Dagger Club, featuring the McGrath-Miller-Thomas-Turner lineup, came together in 2014 and lasted for a year until Turner and Miller decided they didn’t want to do it anymore. In the meantime, Thomas had been feeling out songs with members of the by-then-defunct groove metal band Southern Train Gypsy: guitarists Brian Hoover and Travis Knight and drummer Daniel McKaye. Long story shortened, Dagger Club announced its return with its new lineup featuring Hoover, Knight, McGrath, McKay, and Thomas in 2017. The guys finally hit the stage at the Ridglea Room for their first gig in May 2018.
So, really, Dagger Club’s edited phoenix saga is that they arose as a new bird that burned up again before it could really take flight, then hunkered down into the ashes until it could regrow its wings. At present, I’d say the band is flapping them, testing its wings in the form of a new single called “Sweep the Leg.”
Available for listening on Dagger Club’s Bandcamp page , the song is a slab of heavy-metal crunch and swamp-creature riffage honed into an edge by Thomas’ melodic scream, a fierce tenor that reminds me of the dude from Filter, if Filter had more in common with Pantera.
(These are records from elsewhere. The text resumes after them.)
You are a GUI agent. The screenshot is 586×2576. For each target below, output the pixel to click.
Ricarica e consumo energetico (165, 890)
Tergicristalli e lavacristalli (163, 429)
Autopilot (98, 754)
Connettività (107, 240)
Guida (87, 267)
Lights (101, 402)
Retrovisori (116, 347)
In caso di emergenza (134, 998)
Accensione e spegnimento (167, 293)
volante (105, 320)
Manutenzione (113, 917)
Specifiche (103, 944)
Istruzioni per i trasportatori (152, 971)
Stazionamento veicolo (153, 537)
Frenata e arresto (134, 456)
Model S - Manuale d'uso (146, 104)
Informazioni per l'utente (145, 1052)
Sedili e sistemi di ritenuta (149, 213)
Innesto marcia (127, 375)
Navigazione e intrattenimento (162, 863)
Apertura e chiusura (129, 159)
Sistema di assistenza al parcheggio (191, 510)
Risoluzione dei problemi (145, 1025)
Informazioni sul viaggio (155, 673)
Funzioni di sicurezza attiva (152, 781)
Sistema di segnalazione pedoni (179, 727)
McGrath said the tune is going to be part of either a five-song EP or a full-length, but they put it up on the internet to give fans a taste of the new lineup.
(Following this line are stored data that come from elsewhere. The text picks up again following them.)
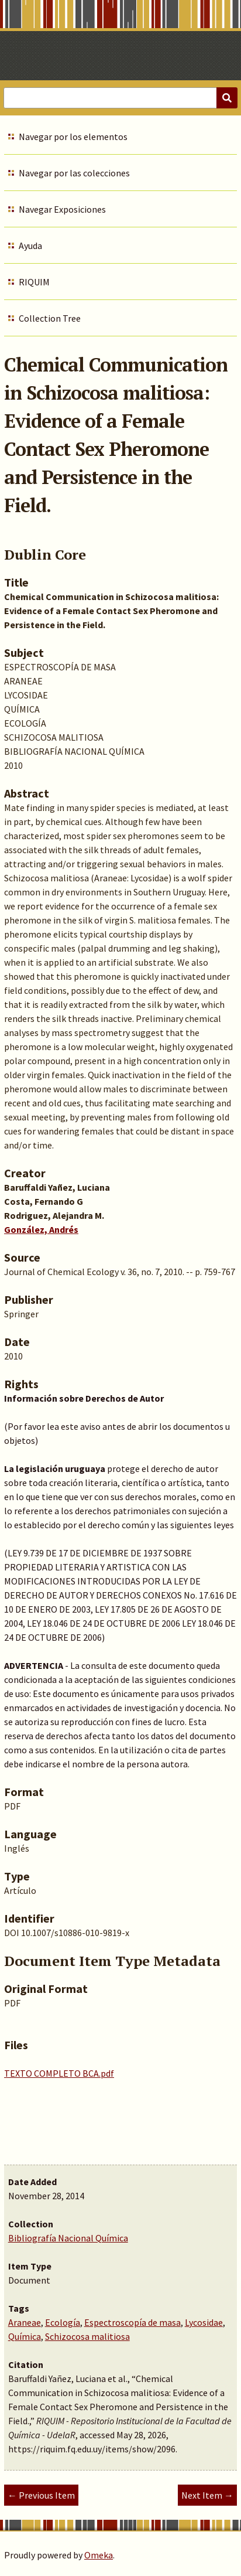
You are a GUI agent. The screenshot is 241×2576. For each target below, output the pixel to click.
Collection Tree (50, 318)
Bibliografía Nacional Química (68, 2238)
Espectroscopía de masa (132, 2322)
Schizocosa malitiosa (87, 2336)
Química (24, 2336)
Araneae (24, 2322)
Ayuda (30, 245)
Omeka (98, 2555)
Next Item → (207, 2495)
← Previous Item (41, 2495)
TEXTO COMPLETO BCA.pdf (59, 2073)
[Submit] (226, 97)
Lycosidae (204, 2322)
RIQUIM (34, 282)
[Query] (120, 97)
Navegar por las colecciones (74, 173)
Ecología (62, 2322)
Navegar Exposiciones (62, 209)
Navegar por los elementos (73, 136)
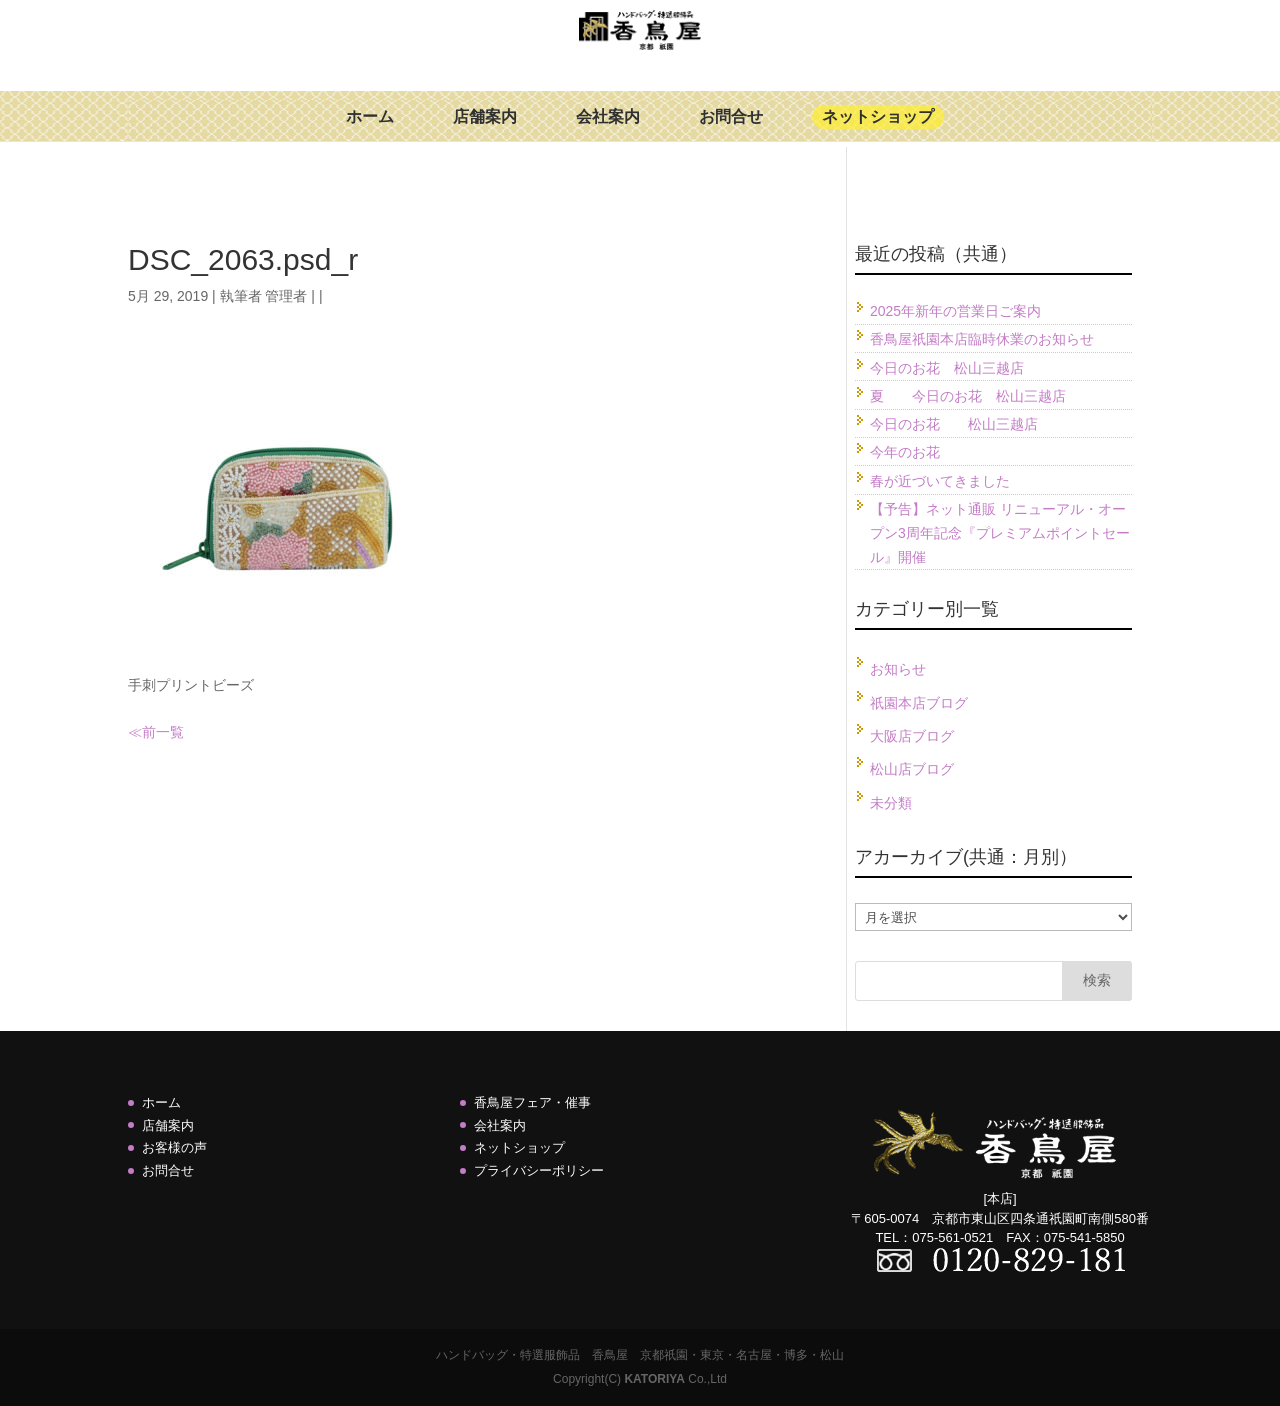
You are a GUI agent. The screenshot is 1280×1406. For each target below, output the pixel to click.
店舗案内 (485, 131)
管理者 (286, 296)
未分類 (891, 803)
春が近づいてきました (940, 481)
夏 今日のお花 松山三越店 (968, 396)
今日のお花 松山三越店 (947, 368)
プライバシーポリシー (539, 1170)
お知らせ (898, 669)
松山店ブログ (912, 769)
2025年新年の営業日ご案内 (955, 311)
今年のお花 (905, 452)
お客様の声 (174, 1147)
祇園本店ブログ (919, 703)
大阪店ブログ (912, 736)
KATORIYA (654, 1379)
I wouldn’t say the song is a throwback to an earlier era, but it does make me nostalgic for when venues like the Curtain Club (RIP) and the Ridglea Theater would have a line down the block on the reg of people queuing up to bang their heads along with a cavalcade of heavy bands. Perhaps that era will experience its own rebirth, in which case, I’ll be happy to trot out the story of the phoenix once again.